His wrists don't have any new cuts. I smile proudly, but I'm not proud of myself - I'm proud of him. He did it. I knew he could do it.

"No new cuts," I say, my smile getting bigger. "Well done, Nate. You've done really well. I'm proud of you."

"I'm not gonna cut again," he replies, smiling. "You were right when you said it just makes you feel worse. Cutting didn't ease the pain or whatever - it reminded me of how hard my life was, and these appointments made me realise that cutting is wrong. What's the point in doing something if it reminds you of the crappy stuff in your life?"

"Exactly." I fist pump him, put my mug of coffee on the coffee table that separates our two armchairs, and stand up. "Well, I guess you won't be seeing me any time soon."

Nate stands up too, and to my surprise, he gives me a huge warm hug.

"Thank you so much, Dr. Fuentes," he says so quietly it's almost a whisper. "You've done so much for me...I'm gonna miss you. You're like a dad to me."

"Hey," I grin, ruffling his hair. "I've been telling you since our first appointment to call me Vic."

"Yeah, sorry," he half laughs. "But I mean it. I'm so grateful to you."

I wrap my arms around him. "Well, if you ever need me, you know where to go. But I doubt you'll need me again."

"You never know...I might have to come here again."

We stop hugging.

"Let's hope you don't, huh?"

"Yeah."

We exchange a big smile.

"Well, I should go," he says, putting his hoodie back on.

"Okay," I reply. "Bye, Nate. And well done."

"See ya, Vic," he grins. "And thanks. For everything."

When he's about to walk our the door, I remember something I want to say.

"Oh, and Nate?" I call him back.

He turns around.

"If you ever feel like you need to cut again, remember my two pieces of advice."
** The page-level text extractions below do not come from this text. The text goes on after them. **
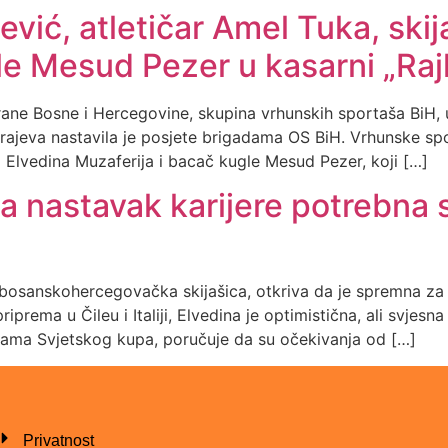
čević, atletičar Amel Tuka, ski
le Mesud Pezer u kasarni „Raj
rane Bosne i Hercegovine, skupina vrhunskih sportaša BiH, 
ajeva nastavila je posjete brigadama OS BiH. Vrhunske spor
a Elvedina Muzaferija i bacač kugle Mesud Pezer, koji […]
Za nastavak karijere potrebna 
 bosanskohercegovačka skijašica, otkriva da je spremna za 
ema u Čileu i Italiji, Elvedina je optimistična, ali svjesna
linama Svjetskog kupa, poručuje da su očekivanja od […]
Privatnost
Nate nods. "Remember the people who love you and care about you. Would they really want you to do this to yourself?"

"And the other one?"

"Don't get a blade, get a pen. Use the pen to draw lines where you'd cut - don't actually make cuts. The next day, draw one less line. Draw one less line each day, until you draw no cuts at all."

"And if those asses in your school ever beat you up, come see me," I add.

Nate smiles. "Will do."

And he leaves.

I sit back down on my armchair and roll up my shirt sleeves to look at my own wrists. Suddenly, I can feel a lump in my throat. I'm gonna miss Nate. I'm always emotionally involved with my clients - as a therapist, it's my job - but I've never been this emotionally involved. I guess it's because he reminds me of me, when I was a teenager. I was like him - I got beat up all the time, and I cut because of that. I can still see my scars now - just. They're incredibly faint, but I know they're there, and I know they're always gonna be there. But I overcame my cutting, and so did Nate, and we've connected. He's not just my client - he's my friend. And I think we'll always be friends, even if we don't see each other ever again. He said that I'm like a dad to him; I hope he fully understands that he's got my protection whenever he needs it.

I swallow the lump in my throat and reach for my necklace. I run my fingers over the smooth wood symbol on the end of it. The symbol is an animal paw with long sharp claws. It's got that symbol so I'll "never forget what I have"...or, that's what Mom said. When she was alive. She made it herself - she was always so talented with that kind of thing. I miss her everyday, as anyone would if their mom was dead, but I'm glad I've got something to remember her by.

And I always keep my necklace close to my heart...so I'll never forget what I have.